È che mi giova, olimè, ch’io dell’umane
Sembianze spogli e di ferine cuoja
Stringa chi nulla, fuor che nell’aspetto,
Dissimigliante è dalle fere? Eccelsa
Virtù davvero inchinar capi indegni
Di mirar la tua faccia, etereo Sole!
Gloria sublime e invidíabil dote
Di setole innasprir, coprir di velli
Chi di pecora vile e di sannuto
Verro ha costume, e tal vive tra’ suoi
Che un grufolante gregge onta ne avrebbe!

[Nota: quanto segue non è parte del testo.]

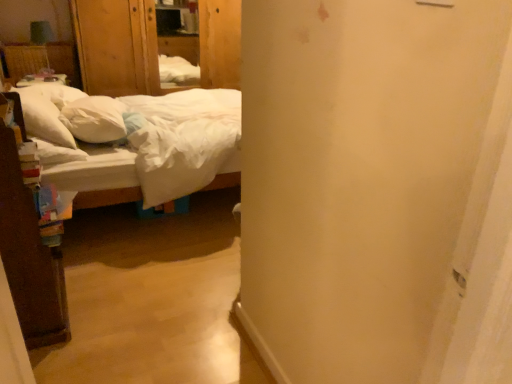 Question: Is white soft pillow at left, the 1th pillow when ordered from left to right, in front of or behind white cotton bed at left in the image?

Choices:
 (A) behind
 (B) front

Answer: (A)

Question: From the image's perspective, relative to white cotton bed at left, is white soft pillow at left, the 1th pillow when ordered from left to right, above or below?

Choices:
 (A) below
 (B) above

Answer: (B)

Question: Which of these objects is positioned closest to the white soft pillow at left, the 1th pillow when ordered from left to right?

Choices:
 (A) white soft pillow at left, which appears as the 1th pillow when viewed from the right
 (B) wooden armoire at upper left
 (C) white cotton bed at left

Answer: (C)

Question: Which object is positioned closest to the white soft pillow at left, the 2th pillow in the left-to-right sequence?

Choices:
 (A) wooden armoire at upper left
 (B) white cotton bed at left
 (C) white soft pillow at left, the 1th pillow when ordered from left to right

Answer: (C)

Qual vittoria e qual pro? Le stalle, i boschi
E l’onde e l’aria di sì fatti servi
Io potessi gremir, quale al mio nome
Incremento verrebbe e all’esser mio?
Regni su plebi inconscienti e cose
Di lume orbe il mortal, cui spremer sangue
Ad impinguar sue polpe inerti è assai:
Bruto su bruti, altro a me vuolsi; e voi,
Se ingrata affatto non vi son, più degno
Scettro alla figlia apparecchiar dovreste.

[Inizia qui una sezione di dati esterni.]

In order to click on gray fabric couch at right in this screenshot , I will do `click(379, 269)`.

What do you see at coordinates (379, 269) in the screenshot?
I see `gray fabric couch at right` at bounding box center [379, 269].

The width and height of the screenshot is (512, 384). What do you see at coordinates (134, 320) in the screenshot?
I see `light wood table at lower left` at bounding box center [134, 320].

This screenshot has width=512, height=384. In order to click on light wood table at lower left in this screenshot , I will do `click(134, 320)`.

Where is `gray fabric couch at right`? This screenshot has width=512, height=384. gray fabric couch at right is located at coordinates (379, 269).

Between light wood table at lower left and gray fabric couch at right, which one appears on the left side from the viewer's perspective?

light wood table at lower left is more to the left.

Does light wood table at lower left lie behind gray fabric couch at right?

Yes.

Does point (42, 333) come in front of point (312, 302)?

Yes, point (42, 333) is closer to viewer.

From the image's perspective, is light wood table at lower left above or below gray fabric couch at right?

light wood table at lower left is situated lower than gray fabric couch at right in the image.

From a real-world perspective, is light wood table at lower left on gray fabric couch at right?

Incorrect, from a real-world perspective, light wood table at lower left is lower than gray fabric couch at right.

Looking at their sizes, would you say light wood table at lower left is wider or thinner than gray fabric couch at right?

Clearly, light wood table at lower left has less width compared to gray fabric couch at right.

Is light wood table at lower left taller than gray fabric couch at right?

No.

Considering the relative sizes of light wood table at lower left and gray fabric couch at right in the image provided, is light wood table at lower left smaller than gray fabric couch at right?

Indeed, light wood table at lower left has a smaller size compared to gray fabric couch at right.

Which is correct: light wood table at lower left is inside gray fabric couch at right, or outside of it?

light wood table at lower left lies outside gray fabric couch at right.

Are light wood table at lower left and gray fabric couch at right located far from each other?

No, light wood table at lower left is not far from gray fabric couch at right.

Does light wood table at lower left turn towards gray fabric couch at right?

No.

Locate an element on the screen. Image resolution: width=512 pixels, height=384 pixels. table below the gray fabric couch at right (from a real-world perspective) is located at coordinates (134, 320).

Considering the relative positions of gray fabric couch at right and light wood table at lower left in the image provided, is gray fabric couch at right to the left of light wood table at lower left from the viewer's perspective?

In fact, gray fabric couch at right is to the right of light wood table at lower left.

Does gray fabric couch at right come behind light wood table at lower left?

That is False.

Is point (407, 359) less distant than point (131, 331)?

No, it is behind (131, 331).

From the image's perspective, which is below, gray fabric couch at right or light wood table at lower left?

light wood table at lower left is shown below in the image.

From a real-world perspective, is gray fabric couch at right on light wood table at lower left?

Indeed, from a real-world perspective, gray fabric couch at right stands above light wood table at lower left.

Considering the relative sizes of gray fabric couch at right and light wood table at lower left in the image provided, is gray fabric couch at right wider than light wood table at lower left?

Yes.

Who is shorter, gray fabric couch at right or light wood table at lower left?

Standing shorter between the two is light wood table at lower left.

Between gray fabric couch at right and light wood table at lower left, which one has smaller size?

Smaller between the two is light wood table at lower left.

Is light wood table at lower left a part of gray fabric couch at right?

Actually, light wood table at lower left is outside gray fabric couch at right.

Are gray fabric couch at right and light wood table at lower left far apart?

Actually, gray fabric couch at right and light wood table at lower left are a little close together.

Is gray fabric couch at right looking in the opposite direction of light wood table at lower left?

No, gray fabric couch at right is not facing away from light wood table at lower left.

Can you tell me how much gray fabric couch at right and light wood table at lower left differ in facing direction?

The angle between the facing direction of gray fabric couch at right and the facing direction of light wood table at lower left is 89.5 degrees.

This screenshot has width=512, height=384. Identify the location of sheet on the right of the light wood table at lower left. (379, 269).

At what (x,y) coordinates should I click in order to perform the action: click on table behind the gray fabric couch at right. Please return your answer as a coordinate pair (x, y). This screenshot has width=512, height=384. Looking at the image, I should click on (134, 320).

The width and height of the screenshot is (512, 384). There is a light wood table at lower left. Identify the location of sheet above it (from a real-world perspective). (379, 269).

Nè d’atro canto alla ferina sorte
Legar con bieca incantagion vorrei,
(O Sol che tutto vedi, entro mi leggi)
Chi di cor puro e di versuta mente,
S’altro in terra ne viva a costui pari,
Ch’io non so dir se per mio mal conobbi,
Privilegiato è dagli Dei cotanto
Che di gloria celeste il mondo alluma.
Del, come io dea trepida vissi a questo
Gramo tiglinolo di Laerte, gramo
Pe ’l viver suo, pe’ suoi travagli tanti,
Pe’ disfatti compagni e la remota
Sposa e il trono deserto; a un dio conforme,
Se al molteplice ingegno, al braccio invitto
È al cor maggiore alla fortuna io miri!
Dacchè l’intesi favellar, con vostra
Pace, o divini genitori, il dico,
Del mio potere ebbi dispetto; vuote
Restâr le coppe incantatrici, e sdegno
Provai non pur di quanti avean le ingorde
Fauci al maligno beveraggio aperte,
Ma dell’arte mia torva, onde sì vili
E sì vani al mio stato eran gli effetti.
Da quell’ora una brama il cor m’accese
Orgogliosa, il confesso, è però degna
Di me che nasco da cui tutto avviva:
Brama che cieca alimentai nel petto,
Finchè meco l’altéro ospite visse,
E ch’or feroce al suo partir prorompe,
E di lui mi tien luogo. Oh! se immortali
Giorni e virtù di trasformar mi dèste
Chi di pane si nutre, or fate, angusti
Parenti miei, che in meglio sempre io cangi
L’umana vita, e negli usati aspetti,
Quali ha costui che tramutommi il core,
Nobili sensi e virtù nova infonda!
Troppo d’insani mugolj turbate
Suonâr queste lucenti aule, che voi
M’edificaste e in cui tremata io vivo
Molto ad altrui, poco a me stessa in pregio;
Troppo su cori imbestíati ottenni
Facil vittoria e tracotati imperi:
Età nova incominci. E se lui cresce
Di Palla Atena egidarmata il senno,
Tal per incanto mio viva una gente,
Che in parte almeno a lui somigli, a il mio
Regno munisca e la mia gloria attesti!
Così, l’ordito interrompendo, al Sole
Pregò la dea dalle crespute chiome.
Ammontate grugnían presso a’ capaci
Stabbj le nere torme; alla crescente
Sera il mare ridea; ma la risposta,
S’una mai n’ebbe la volubil diva,
Fu dall’orecchio de’ mortali esclusa.